Step three: obtaining an observation value: calculating the measured value y t And its estimated valueIs used as the detection of direct false data injection attacks, the current detection value y t With the detected value y at the previous moment t-1 The residual error module length of the (2) is used as the detection of the hidden false data injection attack, a threshold segmentation method is used for dividing the two module values to obtain a direct false data injection attack instant observed value and a hidden false data injection attack instant observed value respectively, a sliding window method is used for updating the two instant observed values into the observed values to obtain a direct false data injection attack observed value and a hidden false data injection attack observed value corresponding to the time respectively;
this step is the core of the present invention and is divided into the following sub-steps.
3.1 A threshold is set.
Setting direct false data injection attack threshold according to different power grid structuresThreshold value of attack against hidden false data injection>Taking out
3.2 A detection value is obtained.
Obtaining the detection value y at the moment t from each detection instrument t Invoking the t-1 moment detection value y t-1
3.3 Using kalman filter to estimate the detection value.
Obtaining a t-time state estimation value by using a least squares algorithm represented by the formulas (9) and (10)Calculating t moment measurement estimated value +.>
In the middle ofA variance matrix for the measured value bias;
3.4 Calculating a deviation module value.
Calculating deviation module values of the measured value and the estimated value at the time t by using the steps (12) and (13), respectivelyAnd the value of the modulus which varies between time t and time t-1 +.>
3.5 A threshold segmentation method is used to obtain the instantaneous observations.
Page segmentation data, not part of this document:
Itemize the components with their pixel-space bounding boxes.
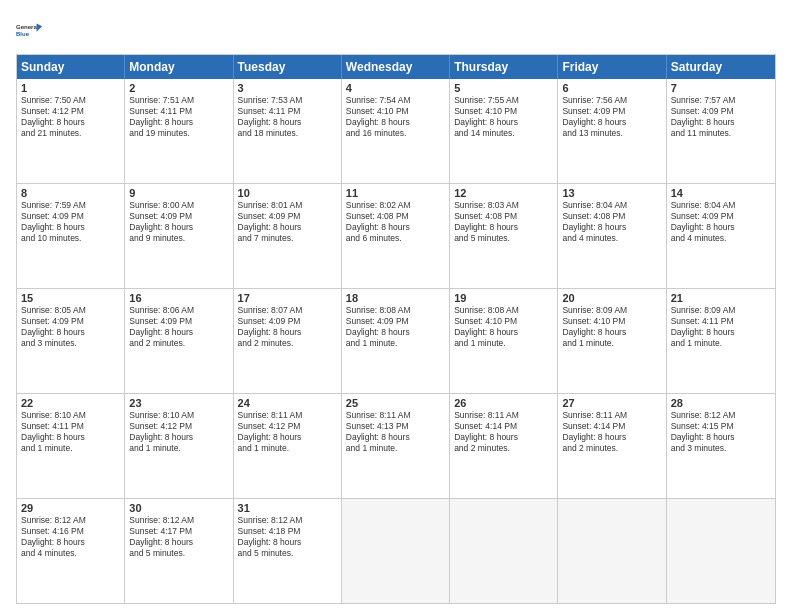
cal-cell-15: 15Sunrise: 8:05 AMSunset: 4:09 PMDayligh… [17, 289, 125, 393]
day-number: 26 [454, 397, 553, 409]
cal-row-2: 8Sunrise: 7:59 AMSunset: 4:09 PMDaylight… [17, 184, 775, 289]
cal-cell-empty-3 [342, 499, 450, 603]
day-number: 27 [562, 397, 661, 409]
cal-row-5: 29Sunrise: 8:12 AMSunset: 4:16 PMDayligh… [17, 499, 775, 603]
day-number: 31 [238, 502, 337, 514]
cal-cell-4: 4Sunrise: 7:54 AMSunset: 4:10 PMDaylight… [342, 79, 450, 183]
cal-cell-25: 25Sunrise: 8:11 AMSunset: 4:13 PMDayligh… [342, 394, 450, 498]
day-number: 19 [454, 292, 553, 304]
cal-cell-10: 10Sunrise: 8:01 AMSunset: 4:09 PMDayligh… [234, 184, 342, 288]
cell-info: Sunrise: 8:11 AMSunset: 4:13 PMDaylight:… [346, 410, 445, 454]
cal-cell-3: 3Sunrise: 7:53 AMSunset: 4:11 PMDaylight… [234, 79, 342, 183]
cal-cell-31: 31Sunrise: 8:12 AMSunset: 4:18 PMDayligh… [234, 499, 342, 603]
cell-info: Sunrise: 7:50 AMSunset: 4:12 PMDaylight:… [21, 95, 120, 139]
cal-cell-9: 9Sunrise: 8:00 AMSunset: 4:09 PMDaylight… [125, 184, 233, 288]
cell-info: Sunrise: 8:02 AMSunset: 4:08 PMDaylight:… [346, 200, 445, 244]
day-number: 13 [562, 187, 661, 199]
cell-info: Sunrise: 7:55 AMSunset: 4:10 PMDaylight:… [454, 95, 553, 139]
day-number: 1 [21, 82, 120, 94]
cell-info: Sunrise: 8:12 AMSunset: 4:15 PMDaylight:… [671, 410, 771, 454]
day-number: 28 [671, 397, 771, 409]
cell-info: Sunrise: 8:12 AMSunset: 4:17 PMDaylight:… [129, 515, 228, 559]
header-day-monday: Monday [125, 55, 233, 79]
cell-info: Sunrise: 8:04 AMSunset: 4:09 PMDaylight:… [671, 200, 771, 244]
day-number: 17 [238, 292, 337, 304]
cell-info: Sunrise: 8:11 AMSunset: 4:14 PMDaylight:… [562, 410, 661, 454]
cell-info: Sunrise: 8:09 AMSunset: 4:11 PMDaylight:… [671, 305, 771, 349]
cell-info: Sunrise: 7:54 AMSunset: 4:10 PMDaylight:… [346, 95, 445, 139]
cell-info: Sunrise: 7:51 AMSunset: 4:11 PMDaylight:… [129, 95, 228, 139]
cal-cell-8: 8Sunrise: 7:59 AMSunset: 4:09 PMDaylight… [17, 184, 125, 288]
logo-icon: GeneralBlue [16, 16, 44, 44]
cal-cell-14: 14Sunrise: 8:04 AMSunset: 4:09 PMDayligh… [667, 184, 775, 288]
cal-cell-28: 28Sunrise: 8:12 AMSunset: 4:15 PMDayligh… [667, 394, 775, 498]
cal-row-4: 22Sunrise: 8:10 AMSunset: 4:11 PMDayligh… [17, 394, 775, 499]
cal-cell-empty-6 [667, 499, 775, 603]
cell-info: Sunrise: 8:08 AMSunset: 4:09 PMDaylight:… [346, 305, 445, 349]
cell-info: Sunrise: 8:09 AMSunset: 4:10 PMDaylight:… [562, 305, 661, 349]
calendar-body: 1Sunrise: 7:50 AMSunset: 4:12 PMDaylight… [17, 79, 775, 603]
header-day-wednesday: Wednesday [342, 55, 450, 79]
cal-cell-21: 21Sunrise: 8:09 AMSunset: 4:11 PMDayligh… [667, 289, 775, 393]
cell-info: Sunrise: 8:00 AMSunset: 4:09 PMDaylight:… [129, 200, 228, 244]
cal-cell-6: 6Sunrise: 7:56 AMSunset: 4:09 PMDaylight… [558, 79, 666, 183]
day-number: 30 [129, 502, 228, 514]
day-number: 14 [671, 187, 771, 199]
cal-cell-2: 2Sunrise: 7:51 AMSunset: 4:11 PMDaylight… [125, 79, 233, 183]
cell-info: Sunrise: 7:56 AMSunset: 4:09 PMDaylight:… [562, 95, 661, 139]
day-number: 3 [238, 82, 337, 94]
cal-cell-18: 18Sunrise: 8:08 AMSunset: 4:09 PMDayligh… [342, 289, 450, 393]
cal-cell-22: 22Sunrise: 8:10 AMSunset: 4:11 PMDayligh… [17, 394, 125, 498]
cell-info: Sunrise: 8:01 AMSunset: 4:09 PMDaylight:… [238, 200, 337, 244]
day-number: 4 [346, 82, 445, 94]
cell-info: Sunrise: 8:10 AMSunset: 4:12 PMDaylight:… [129, 410, 228, 454]
day-number: 2 [129, 82, 228, 94]
cal-cell-13: 13Sunrise: 8:04 AMSunset: 4:08 PMDayligh… [558, 184, 666, 288]
cal-cell-empty-4 [450, 499, 558, 603]
cal-cell-29: 29Sunrise: 8:12 AMSunset: 4:16 PMDayligh… [17, 499, 125, 603]
cal-cell-12: 12Sunrise: 8:03 AMSunset: 4:08 PMDayligh… [450, 184, 558, 288]
day-number: 10 [238, 187, 337, 199]
cell-info: Sunrise: 7:57 AMSunset: 4:09 PMDaylight:… [671, 95, 771, 139]
cal-cell-24: 24Sunrise: 8:11 AMSunset: 4:12 PMDayligh… [234, 394, 342, 498]
calendar: SundayMondayTuesdayWednesdayThursdayFrid… [16, 54, 776, 604]
svg-text:General: General [16, 24, 39, 30]
cell-info: Sunrise: 8:07 AMSunset: 4:09 PMDaylight:… [238, 305, 337, 349]
cal-cell-empty-5 [558, 499, 666, 603]
header-day-saturday: Saturday [667, 55, 775, 79]
cal-cell-30: 30Sunrise: 8:12 AMSunset: 4:17 PMDayligh… [125, 499, 233, 603]
day-number: 6 [562, 82, 661, 94]
calendar-header: SundayMondayTuesdayWednesdayThursdayFrid… [17, 55, 775, 79]
page-header: GeneralBlue [16, 16, 776, 44]
cell-info: Sunrise: 8:10 AMSunset: 4:11 PMDaylight:… [21, 410, 120, 454]
day-number: 25 [346, 397, 445, 409]
day-number: 23 [129, 397, 228, 409]
cal-cell-23: 23Sunrise: 8:10 AMSunset: 4:12 PMDayligh… [125, 394, 233, 498]
cal-cell-5: 5Sunrise: 7:55 AMSunset: 4:10 PMDaylight… [450, 79, 558, 183]
cal-cell-7: 7Sunrise: 7:57 AMSunset: 4:09 PMDaylight… [667, 79, 775, 183]
day-number: 15 [21, 292, 120, 304]
cell-info: Sunrise: 8:12 AMSunset: 4:16 PMDaylight:… [21, 515, 120, 559]
header-day-sunday: Sunday [17, 55, 125, 79]
day-number: 21 [671, 292, 771, 304]
cell-info: Sunrise: 8:11 AMSunset: 4:12 PMDaylight:… [238, 410, 337, 454]
day-number: 29 [21, 502, 120, 514]
day-number: 20 [562, 292, 661, 304]
cell-info: Sunrise: 8:03 AMSunset: 4:08 PMDaylight:… [454, 200, 553, 244]
cal-cell-17: 17Sunrise: 8:07 AMSunset: 4:09 PMDayligh… [234, 289, 342, 393]
cal-row-1: 1Sunrise: 7:50 AMSunset: 4:12 PMDaylight… [17, 79, 775, 184]
cal-cell-26: 26Sunrise: 8:11 AMSunset: 4:14 PMDayligh… [450, 394, 558, 498]
cal-cell-16: 16Sunrise: 8:06 AMSunset: 4:09 PMDayligh… [125, 289, 233, 393]
cell-info: Sunrise: 8:11 AMSunset: 4:14 PMDaylight:… [454, 410, 553, 454]
logo: GeneralBlue [16, 16, 44, 44]
day-number: 8 [21, 187, 120, 199]
cell-info: Sunrise: 7:53 AMSunset: 4:11 PMDaylight:… [238, 95, 337, 139]
cal-cell-11: 11Sunrise: 8:02 AMSunset: 4:08 PMDayligh… [342, 184, 450, 288]
cell-info: Sunrise: 8:06 AMSunset: 4:09 PMDaylight:… [129, 305, 228, 349]
cell-info: Sunrise: 8:04 AMSunset: 4:08 PMDaylight:… [562, 200, 661, 244]
day-number: 9 [129, 187, 228, 199]
day-number: 18 [346, 292, 445, 304]
svg-text:Blue: Blue [16, 31, 30, 37]
header-day-tuesday: Tuesday [234, 55, 342, 79]
day-number: 7 [671, 82, 771, 94]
From the following componentsAnd->The immediate observations of direct and suppressed spurious data injection attacks can be obtained according to equation (14)>And->
Because the threshold segmentation method is consistent, the upper corner mark i is still used for replacing the upper corner mark n and the upper corner mark s, i.e. i in the formula (14) can be n or s at the same time;
3.6 Using a sliding window method to obtain observations.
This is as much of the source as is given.